La hibridación genómica comparativa en microarray (Array-CGH, del inglés Comparative Genomic Hybridization) es una técnica desarrollada para identificar anomalías cromosómicas numéricas (aneuploidías) que afectan a los 22 autosomas (cromosomas del 1 al 22) y a los cromosomas sexuales (X e Y). También permite detectar variaciones en el número de copias (CNV) de pequeñas regiones cromosómicas, como duplicaciones/amplificaciones (presencia de copias adicionales de segmentos de ADN) o deleciones (pérdida de fragmentos del genoma).
El principio del Array-CGH se basa en una comparación cuantitativa entre el ADN en estudio (extraído de células fetales en caso de diagnóstico prenatal o de una muestra de sangre en el caso de diagnóstico postnatal) y un ADN de referencia procedente de un individuo sano.
Durante el análisis, estos ADN se marcan con moléculas fluorescentes (generalmente, un fluorocromo rojo para el ADN de prueba y un fluorocromo verde para el ADN de referencia).
Posteriormente, se mezclan en cantidades iguales y se incuban sobre un microarray de vidrio recubierto con fragmentos de ADN conocidos como sondas. Cada una de estas sondas corresponde a una región específica del genoma humano, abarcando la totalidad del complemento cromosómico. Cuanto mayor es el número de sondas, mayor es la capacidad del array para identificar variaciones en el número de copias en pequeñas regiones de cada cromosoma.











La prueba Array-CGH permite identificar alteraciones genómicas asociadas a diversas patologías, como la discapacidad intelectual, autismo, epilepsia y malformaciones congénitas. Esta técnica permite analizar simultáneamente todos los cromosomas con mayor profundidad que el cariotipo estándar.

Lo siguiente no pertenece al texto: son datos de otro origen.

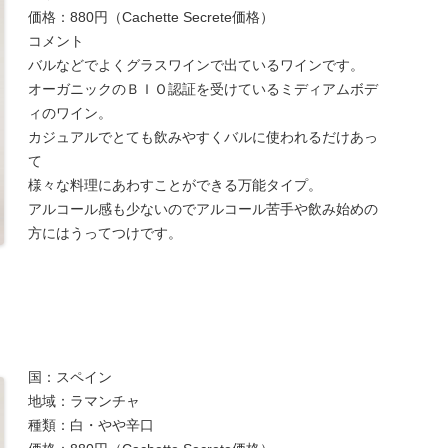
価格：880円（Cachette Secrete価格）
コメント
バルなどでよくグラスワインで出ているワインです。
オーガニックのＢＩＯ認証を受けているミディアムボデ
ィのワイン。
カジュアルでとても飲みやすくバルに使われるだけあっ
て
様々な料理にあわすことができる万能タイプ。
アルコール感も少ないのでアルコール苦手や飲み始めの
方にはうってつけです。
国：スペイン
地域：ラマンチャ
種類：白・やや辛口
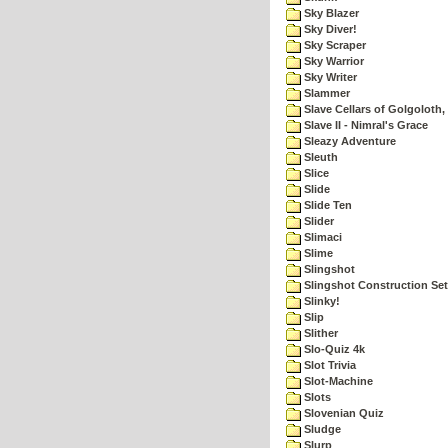
Sky Blazer
Sky Diver!
Sky Scraper
Sky Warrior
Sky Writer
Slammer
Slave Cellars of Golgoloth,
Slave II - Nimral's Grace
Sleazy Adventure
Sleuth
Slice
Slide
Slide Ten
Slider
Slimaci
Slime
Slingshot
Slingshot Construction Set
Slinky!
Slip
Slither
Slo-Quiz 4k
Slot Trivia
Slot-Machine
Slots
Slovenian Quiz
Sludge
Slurp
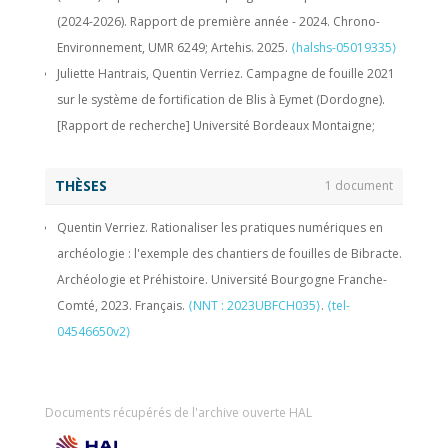
(2024-2026). Rapport de première année - 2024. Chrono-
Environnement, UMR 6249; Artehis. 2025.
⟨halshs-05019335⟩
Juliette Hantrais, Quentin Verriez. Campagne de fouille 2021
sur le système de fortification de Blis à Eymet (Dordogne).
[Rapport de recherche] Université Bordeaux Montaigne;
IRAMAT-CRP2A (UMR 5060); LIENSs (UMR 7266); Université de
Bourgogne (UB); ArTeHiS (UMR 6298). 2022, pp.147.
⟨hal-
THÈSES
1 document
03599614⟩
Quentin Verriez. Rationaliser les pratiques numériques en
Émilie Dubreucq, Matthieu Thivet, David Bardel, Philippe
archéologie : l'exemple des chantiers de fouilles de Bibracte.
Barral, Marion Berranger, et al.. PCR La confluence Saône-
Archéologie et Préhistoire. Université Bourgogne Franche-
Doubs à l'âge du Fer (Vie s. av. J.-C. au Ier siècle de notre ère).
Comté, 2023. Français.
⟨NNT : 2023UBFCH035⟩
.
⟨tel-
[Rapport de recherche] Vol. 2, UMR 6249 Chrono-
04546650v2⟩
environnement; UMR 5608 TRACES; Université de Franche-
Comté (UFC). 2020.
⟨hal-02507483⟩
Émilie Dubreucq, Matthieu Thivet, David Bardel, Philippe
Barral, Marion Berranger, et al.. PCR La confluence Saône-
Documents récupérés de l'archive ouverte HAL
Doubs à l'âge du Fer (Vie s. av. J.-C. au Ier siècle de notre ère).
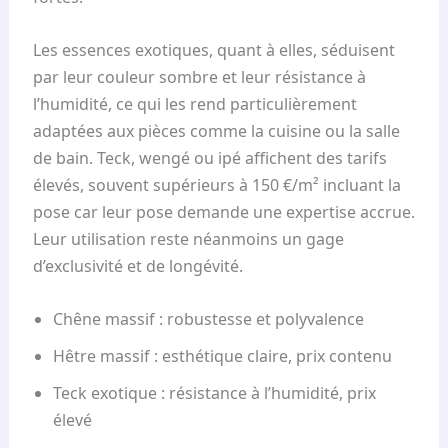
Les essences exotiques, quant à elles, séduisent
par leur couleur sombre et leur résistance à
l’humidité, ce qui les rend particulièrement
adaptées aux pièces comme la cuisine ou la salle
de bain. Teck, wengé ou ipé affichent des tarifs
élevés, souvent supérieurs à 150 €/m² incluant la
pose car leur pose demande une expertise accrue.
Leur utilisation reste néanmoins un gage
d’exclusivité et de longévité.
Chêne massif : robustesse et polyvalence
Hêtre massif : esthétique claire, prix contenu
Teck exotique : résistance à l’humidité, prix
élevé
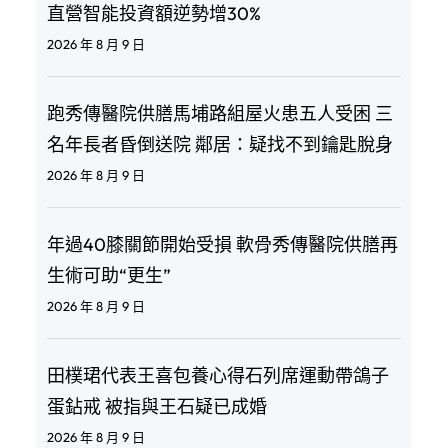
直營智能投資額逆勢增30%
2026 年 8 月 9 日
跑秀傳醫院供膳馬埔路組屋火患五人受困 三
名年長者昏倒送院 鄰居：疑找不到鑰匙脫身
2026 年 8 月 9 日
年過40膝關節開始受損 軟骨秀傳醫院供膳再
生術可助“更生”
2026 年 8 月 9 日
田樸珺代表王喜包養心得石列席運動帶鴿子
蛋鉆戒 被指與王石疑已成婚
2026 年 8 月 9 日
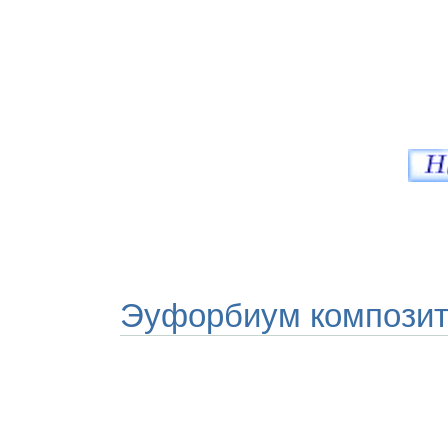
Эуфорбиум компози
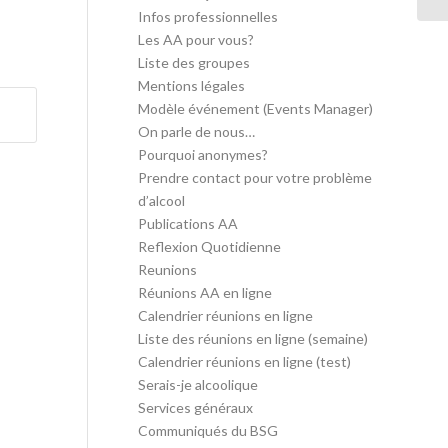
Infos professionnelles
Les AA pour vous?
Liste des groupes
Mentions légales
Modèle événement (Events Manager)
On parle de nous…
Pourquoi anonymes?
Prendre contact pour votre problème
d’alcool
Publications AA
Reflexion Quotidienne
Reunions
Réunions AA en ligne
Calendrier réunions en ligne
Liste des réunions en ligne (semaine)
Calendrier réunions en ligne (test)
Serais-je alcoolique
Services généraux
Communiqués du BSG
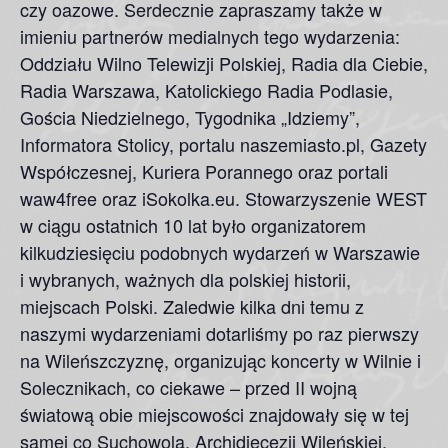
czy oazowe. Serdecznie zapraszamy także w
imieniu partnerów medialnych tego wydarzenia:
Oddziału Wilno Telewizji Polskiej, Radia dla Ciebie,
Radia Warszawa, Katolickiego Radia Podlasie,
Gościa Niedzielnego, Tygodnika „Idziemy”,
Informatora Stolicy, portalu naszemiasto.pl, Gazety
Współczesnej, Kuriera Porannego oraz portali
waw4free oraz iSokolka.eu. Stowarzyszenie WEST
w ciągu ostatnich 10 lat było organizatorem
kilkudziesięciu podobnych wydarzeń w Warszawie
i wybranych, ważnych dla polskiej historii,
miejscach Polski. Zaledwie kilka dni temu z
naszymi wydarzeniami dotarliśmy po raz pierwszy
na Wileńszczyznę, organizując koncerty w Wilnie i
Solecznikach, co ciekawe – przed II wojną
światową obie miejscowości znajdowały się w tej
samej co Suchowola, Archidiecezji Wileńskiej.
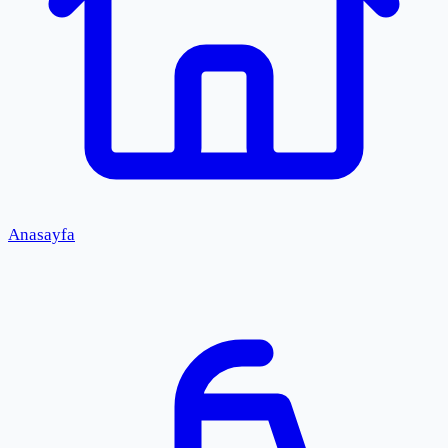
Anasayfa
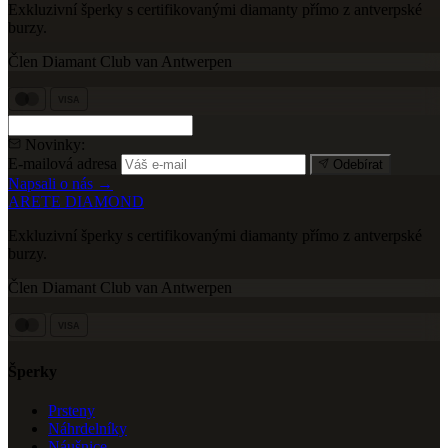
Exkluzivní šperky s certifikovanými diamanty přímo z antverpské
burzy.
Člen Diamant Club van Antwerpen
VISA
Novinky:
E-mailová adresa
Odebírat
Napsali o nás →
ARETE DIAMOND
Exkluzivní šperky s certifikovanými diamanty přímo z antverpské
burzy.
Člen Diamant Club van Antwerpen
VISA
Šperky
Prsteny
Náhrdelníky
Náušnice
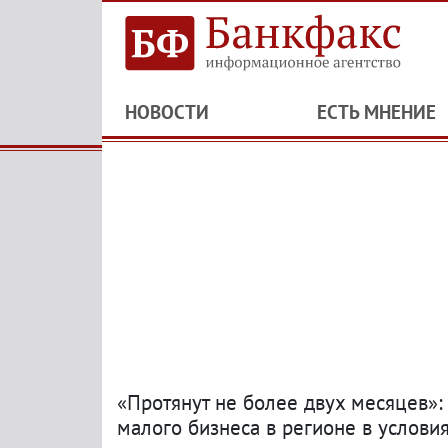
НОВОСТИ
ЕСТЬ МНЕНИЕ
«Протянут не более двух месяцев»:
малого бизнеса в регионе в услови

El análisis citogenético convencional tiene una capacidad de resolución limitada y, por lo general, no detecta alteraciones cromosómicas menores de 10 Mb. Sin embargo, muchas patologías genéticas son causadas por alteraciones del ADN de tamaño inferior a las detectables mediante el cariotipo convencional.
Gracias a la introducción del Array-CGH, también conocido como cariotipo molecular, es posible detectar estas anomalías, lo que aumenta significativamente la probabilidad de un diagnóstico preciso de enfermedades genéticas.
El Array-CGH se realiza en el contexto de un diagnóstico invasivo, como la biopsia de vellosidades coriónicas (villiocentesis) o la amniocentesis, extrayendo el ADN fetal de la muestra obtenida.
La realización del cariotipo molecular en etapa posnatal, en cambio, tiene aplicación en caso de:
- Sospecha de síndromes cromosómicos
- Malformaciones congénitas
- Trastornos neurológicos
- Autismo
- Epilepsia
- Alteraciones cognitivas y del desarrollo psicomotor
- Análisis detallado para caracterizar anomalías cromosómicas previamente detectadas mediante cariotipo convencional
- Fenotipos complejos
- Análisis en familiares de individuos con anomalías cromosómicas
Los riesgos asociados a la prueba derivan exclusivamente del procedimiento invasivo utilizado.
Prueba realizada en la sede operativa de Pavía, que ha implementado un sistema de gestión de calidad conforme a la normativa ISO 9001:2015 y al estándar SIGUCert.